Two days after Sens. Chuck Schumer (D-NY) and Richard Durbin (D-IL) introduced legislation taking aim at ending corporate inversions, Politico has deemed the Democrats' focus on the practice—corporations buying overseas companies and moving their headquarters to those locations to avoid U.S. taxes—a "strategy flop" and a "massive dud." Why? Here's their reasoning
Almost no one is talking about the issue on the campaign trail. And there is little chance legislation will advance or even come to a vote on Capitol Hill before the midterm elections. Meanwhile, some influential tax policy analysts suggest any of the administration's possible unilateral actions could make the problem worse, be deemed illegal, or wouldn’t have much impact at all.
At the same time, Republicans seem increasingly comfortable arguing that companies looking to "invert" by moving their official address out of the U.S. highlights the disaster of the American Tax Code and the need for a complete overhaul, not another one-off fix sure to be shredded by corporate accounting wizards.

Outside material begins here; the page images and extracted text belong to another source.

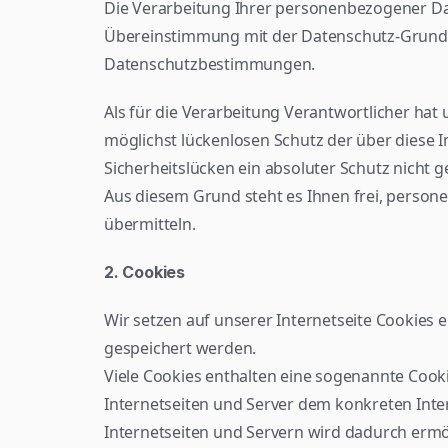
Die Verarbeitung Ihrer personenbezogener Date
Übereinstimmung mit der Datenschutz-Grundv
Datenschutzbestimmungen.
Als für die Verarbeitung Verantwortlicher ha
möglichst lückenlosen Schutz der über diese 
Sicherheitslücken ein absoluter Schutz nicht 
Aus diesem Grund steht es Ihnen frei, persone
übermitteln.
2. Cookies
Wir setzen auf unserer Internetseite Cookies 
gespeichert werden.
Viele Cookies enthalten eine sogenannte Cookie
Internetseiten und Server dem konkreten Int
Internetseiten und Servern wird dadurch ermö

In other words, the people Politico cares about—Republicans and big business—are pooh-poohing it. Never mind that it can't come to a vote in Congress because Republicans won't let it. The Republican-controlled House just won't schedule it, and the Senate is being hamstrung on doing anything by Minority Leader Mitch McConnell's stranglehold on the process. The story does note that "when you explain what inversions are to voters, they don’t like them. In fact, they pretty much hate them." Nonetheless, it's just a loser of an issue, they insist.
Perhaps more telling, about Politico anyway, is that it reports "experts" saying that executive action could be a disaster at worse or pointless at best. So which is it? Politico doesn't say, just wants us to know that executive action is going to be a really (or maybe just a minor) bad thing.
Of course, none of this could have anything to do with Politico's coziness with big business now, could it?